Tax States and No Tax States
Most taxpayers have a tax home where they live and work and file one income tax return in that single state. The filed return is called a resident state income tax return. Taxpayers earning wages or income in a state other than their tax home must file a state income tax return in that state as well. Returns filed in a state where you do not have a domicile will be as a non-resident or part-year resident return. A resident state income tax return must also be filed in the tax home to pay taxes on them there as well.
Some states have entered into reciprocal agreements agreeing not to tax the same income. If no understanding is in force, and your income will be taxed twice, credits, or deduction, may be available as you file your state income tax return.
Some states impose a state income tax on corporations, partnerships, and certain trusts and estates. These states frequently offer lower corporate rates and special exemptions to attract businesses to locate there. States can not impose an income tax on a U.S. or foreign corporations unless they have a substantial connection, called a nexus. Even then, the income taxes imposed are apportioned and nondiscriminatory and require the meeting of other constitutional standards.

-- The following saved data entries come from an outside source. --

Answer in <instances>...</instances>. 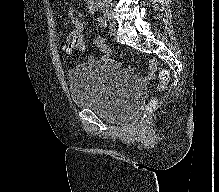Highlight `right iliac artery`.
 Segmentation results:
<instances>
[{
  "mask_svg": "<svg viewBox=\"0 0 219 192\" xmlns=\"http://www.w3.org/2000/svg\"><path fill=\"white\" fill-rule=\"evenodd\" d=\"M97 21L101 27H104V28L107 27V21H106V18L104 16H99L97 18Z\"/></svg>",
  "mask_w": 219,
  "mask_h": 192,
  "instance_id": "obj_1",
  "label": "right iliac artery"
}]
</instances>
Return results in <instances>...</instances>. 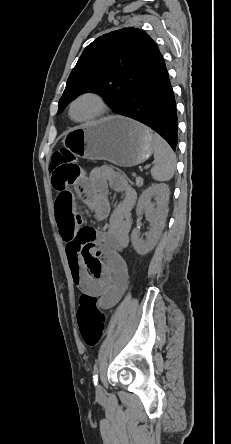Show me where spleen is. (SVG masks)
I'll return each instance as SVG.
<instances>
[{
    "instance_id": "spleen-1",
    "label": "spleen",
    "mask_w": 231,
    "mask_h": 444,
    "mask_svg": "<svg viewBox=\"0 0 231 444\" xmlns=\"http://www.w3.org/2000/svg\"><path fill=\"white\" fill-rule=\"evenodd\" d=\"M153 139L155 165L151 169V175L157 181H169L176 169V155L159 135L154 134Z\"/></svg>"
}]
</instances>
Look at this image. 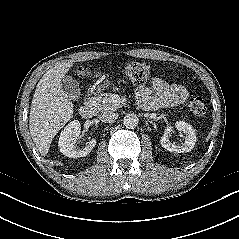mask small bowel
<instances>
[{"instance_id": "1", "label": "small bowel", "mask_w": 239, "mask_h": 239, "mask_svg": "<svg viewBox=\"0 0 239 239\" xmlns=\"http://www.w3.org/2000/svg\"><path fill=\"white\" fill-rule=\"evenodd\" d=\"M187 95L185 87L170 84L159 77L152 79L150 87L140 86L136 90L141 107L152 110L180 104L187 98Z\"/></svg>"}]
</instances>
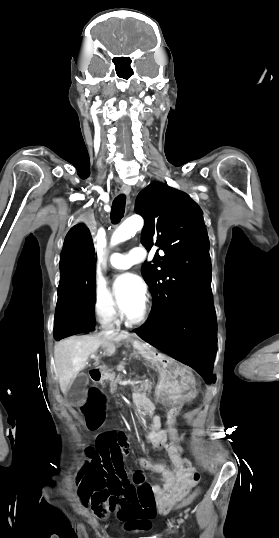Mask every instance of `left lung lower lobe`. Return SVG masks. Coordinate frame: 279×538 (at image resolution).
<instances>
[{
    "instance_id": "left-lung-lower-lobe-1",
    "label": "left lung lower lobe",
    "mask_w": 279,
    "mask_h": 538,
    "mask_svg": "<svg viewBox=\"0 0 279 538\" xmlns=\"http://www.w3.org/2000/svg\"><path fill=\"white\" fill-rule=\"evenodd\" d=\"M134 331L146 342L194 368L207 382H213L217 335L211 287L186 299L163 324L151 328L143 325Z\"/></svg>"
}]
</instances>
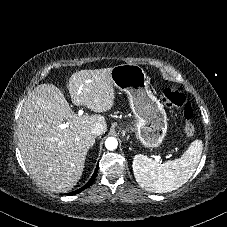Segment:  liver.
<instances>
[{"mask_svg":"<svg viewBox=\"0 0 227 227\" xmlns=\"http://www.w3.org/2000/svg\"><path fill=\"white\" fill-rule=\"evenodd\" d=\"M112 68L81 70L71 75L68 90L73 104L93 112L114 105ZM104 116H79L59 88L41 84L26 99L19 118L18 139L23 162L32 178L55 193L71 190L81 178L85 159L95 143L91 129ZM66 124V128L60 126Z\"/></svg>","mask_w":227,"mask_h":227,"instance_id":"obj_1","label":"liver"}]
</instances>
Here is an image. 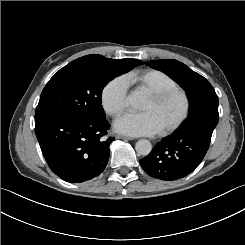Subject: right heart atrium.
I'll use <instances>...</instances> for the list:
<instances>
[{"mask_svg":"<svg viewBox=\"0 0 245 245\" xmlns=\"http://www.w3.org/2000/svg\"><path fill=\"white\" fill-rule=\"evenodd\" d=\"M128 86L121 78H113L101 92V102L104 110L111 116H119L126 104Z\"/></svg>","mask_w":245,"mask_h":245,"instance_id":"obj_1","label":"right heart atrium"}]
</instances>
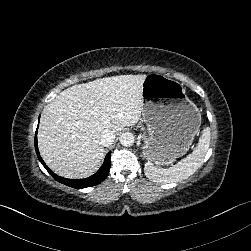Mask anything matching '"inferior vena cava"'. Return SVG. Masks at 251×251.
Returning a JSON list of instances; mask_svg holds the SVG:
<instances>
[{"mask_svg": "<svg viewBox=\"0 0 251 251\" xmlns=\"http://www.w3.org/2000/svg\"><path fill=\"white\" fill-rule=\"evenodd\" d=\"M115 140V133L111 130H105L101 135V143L103 146H111Z\"/></svg>", "mask_w": 251, "mask_h": 251, "instance_id": "inferior-vena-cava-1", "label": "inferior vena cava"}]
</instances>
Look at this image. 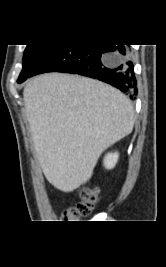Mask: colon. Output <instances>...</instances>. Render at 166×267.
<instances>
[{
    "mask_svg": "<svg viewBox=\"0 0 166 267\" xmlns=\"http://www.w3.org/2000/svg\"><path fill=\"white\" fill-rule=\"evenodd\" d=\"M81 200L76 206L68 208L64 214L63 222H78L81 217L90 215L100 201L99 191L95 187H85L80 192Z\"/></svg>",
    "mask_w": 166,
    "mask_h": 267,
    "instance_id": "1",
    "label": "colon"
}]
</instances>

Just like the Internal Revenue Service, states require taxpayers with income that is not subject to withholding, like business or self-employment income, to estimate their annual tax liability and pay it in four quarterly installments. States will impose penalties and interest on taxpayers who fail to file and pay state income taxes on time and in full. Many taxpayers get a measure of relief knowing that states are barred from adjusting their state income taxes once the applicable statute of limitations has expired.